"I know what you're going to tell me," the young guy said to the rabbi. "You're going to tell me the same thing all the other chaplains have told me - you're going to tell me that G-d loves me."
The rabbi shrugged his shoulders. "How should I know? I haven't the faintest idea whether G-d loves you. But I know this: G-d NEEDS you - or G-d wouldn't have created you."
Our Rabbi then went on to tell the story of a young woman living in northwestern Alaska - by virtue of its time zone, one of the very last places on Earth to usher in the Sabbath. Every week she has the distinction of being, literally, one of the last Sabbath observers in the world!
Some days you're just filled with joy and the wonder of it all. Creation seems like a precious gift, and it's easy to enjoy being alive.
Then there are other kinds of days. Those are the days when living is a choice and an act of will. I am sure that Viktor Frankl had more than a few of those days. What helped him get through it was the realization that
Human beings are not only free, but most importantly they are free to something - namely, to achieve goals and purposes. The search for meaning is seen as the primary motivation of humans. When a person cannot realize his or her "Will to Meaning" in their lives they will experience an abysmal sensation of meaninglessness and emptiness.
Frankl cites the following example:
Once, an elderly general practitioner consulted me because of his severe depression. He could not overcome the loss of his wife who had died two years before and whom he had loved above all else. Now how could I help him? What should I tell him? I refrained from telling him anything, but instead confronted him with a question, "What would have happened, Doctor, if you had died first, and your wife would have had to survive you?:" "Oh," he said, "for her this would have been terrible; how she would have suffered!" Whereupon I replied, "You see, Doctor, such a suffering has been spared her, and it is you who have spared her this suffering; but now, you have to pay for it by surviving and mourning her." He said no word but shook my hand and calmly left the office.

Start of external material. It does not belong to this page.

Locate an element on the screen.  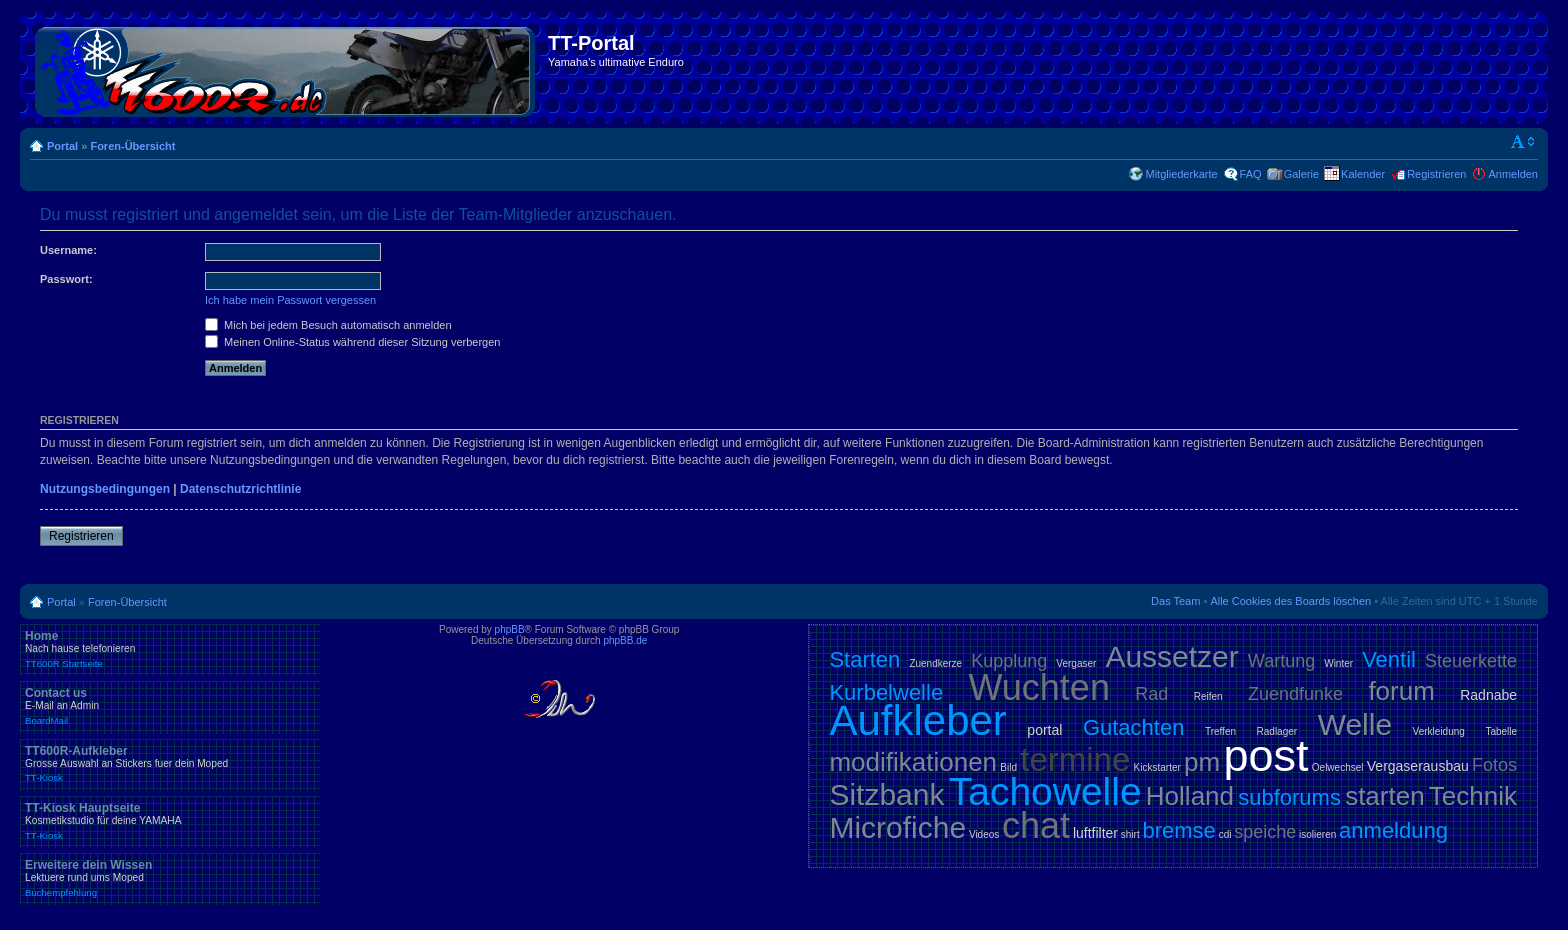 Reifen is located at coordinates (1208, 696).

The first of the Ten Commandments is simply: "I am the Lord thy God, which have brought thee out of the land of Egypt, out of the house of bondage." That's it. (In the Jewish tradition, "Thou shalt have no other gods before me ..." forms part of the Second Commandment.) This means that there is a moral force attached to the very knowledge and awareness itself - the responsibility to remember that we're here for a reason.
It's easy to get this backwards. It's tempting to think, when something good happens to us or when we are spared some misfortune, that "I must have done something good." Or else we are burdened by survivors' guilt - for example, when a buddy gets blown up on the battlefield, we might think, "It should have been me instead of him."
But that's wrong. The life we're given isn't a reward for something we did in the past - it's a pay advance that we have yet to earn. It's a responsibility.
Sometimes day-to-day life may feel like a prison. Our freedom lies in our willingness to dig down deep and find strength of purpose to go on.